Abbasid Governor of the Hims
- In office 862 - 864
- Monarch: Al-Musta'in

Personal details
- Parent: Qarin al-Tabari

= Al-Fadl ibn Qarin al-Tabari =

Al-Fadl ibn Qarin al-Tabari (الفضل بن قارن الطبري) was a ninth century military commander and provincial governor for the Abbasid Caliphate. He served as the governor of Hims from 862 until he was killed during a revolt in 864.

== Career ==
Al-Fadl was the brother of Mazyar ibn Qarin, who had been the ruler of Tabaristan until an unsuccessful rebellion in 839, and his own nisbah of "al-Tabari" suggests an origin from that province. In 860 al-Fadl participated in the raids against the Byzantine Empire; commanding twenty vessels, he undertook a naval expedition and attacked the fortress of Attaleia in southwest Anatolia. Two years later he was appointed by the caliph al-Musta'in as governor of Hims, following a revolt which had resulted in the flight of its previous governor Kaydar ibn 'Abdallah al-Ushrusani. Upon arriving in the district he was approached by the local residents, who explained that their actions had been prompted by Kaydar's misrule, and he was able to enter the city of Hims without opposition.

Despite the peaceful start to his governorship, al-Fadl soon learned of a fresh plot by the people of Hims to rebel against him.
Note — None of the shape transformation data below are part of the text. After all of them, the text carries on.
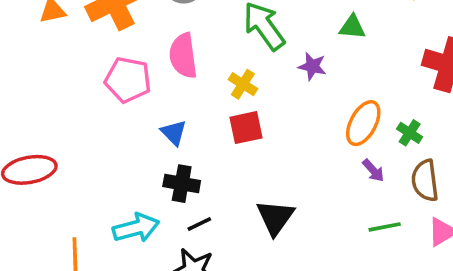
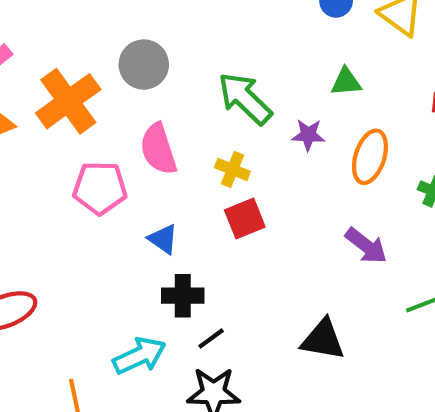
orange ellipse: (363, 123) -> (370, 157), moved
purple arrow: (373, 170) -> (366, 246), moved, size x1.5
black triangle: (275, 217) -> (323, 340), moved, turned -45

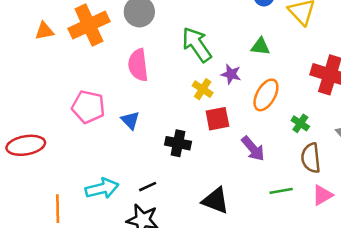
yellow cross: (232, 169) -> (203, 89), moved
pink pentagon: (100, 188) -> (88, 107), moved
red square: (245, 219) -> (217, 119), moved
black cross: (183, 296) -> (178, 143), moved

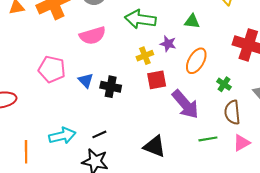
green arrow: (197, 44) -> (140, 19), turned -48
pink semicircle: (138, 65) -> (93, 36), turned -100
yellow cross: (203, 89) -> (145, 56), turned 35
black cross: (178, 143) -> (111, 87), moved
purple arrow: (253, 149) -> (185, 104), size x1.4

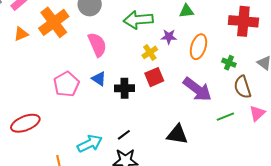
pink semicircle: (93, 36) -> (97, 45), turned -85
pink pentagon: (52, 69) -> (66, 84), turned -30
blue triangle: (86, 80) -> (99, 79), moved
red square: (157, 80) -> (154, 77), moved

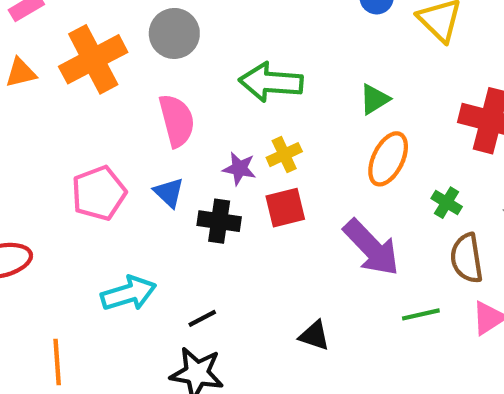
green triangle: (186, 11) -> (374, 99), moved, turned -35
purple star: (169, 37) -> (239, 168), moved
black triangle: (177, 134) -> (314, 336), size x0.7
cyan arrow: (90, 144) -> (129, 293), moved

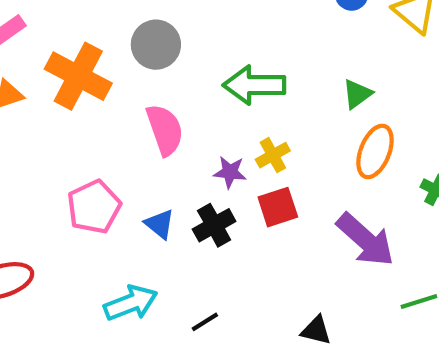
orange cross: (93, 59) -> (78, 76), turned -30
blue triangle: (169, 192) -> (160, 224), moved
black cross: (219, 221) -> (214, 225), turned -33

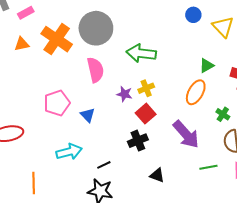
gray circle: (156, 45) -> (96, 28), size x1.4
green triangle: (357, 94) -> (207, 65), moved
red square: (278, 207) -> (146, 114), turned -30
black cross: (214, 225) -> (138, 141), moved

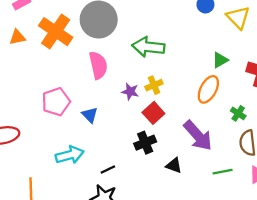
black triangle: (157, 175) -> (174, 165), moved

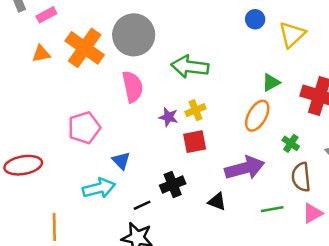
yellow triangle: (238, 18) -> (292, 35), turned 30
red square: (153, 113) -> (195, 142), turned 30
blue triangle: (90, 115) -> (121, 161), moved
purple arrow: (198, 136) -> (245, 168), turned -64
black cross: (145, 143) -> (173, 185), moved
He therefore rounded up a group of alleged leaders of the revolt, beheading some of them and sending one hundred notables to the caliph in Samarra. He also dismantled the city walls and ordered that the street pavements be removed. These measures, however, failed to stifle the unrest, and eventually the people of Hims and a group of the Banu Kalb united under the leadership of one 'Utayf ibn Ni'mah al-Kalbi and revolted against al-Fadl. The latter barricaded himself in the palace of Khalid ibn Yazid ibn Mu'awiyah, but was betrayed by his followers and handed over to the rebels who, after robbing him of his money and wives, killed him and hung his body on the city gates. Following his death, Hims remained in a state of rebellion until it was again pacified by the general Musa ibn Bugha al-Kabir.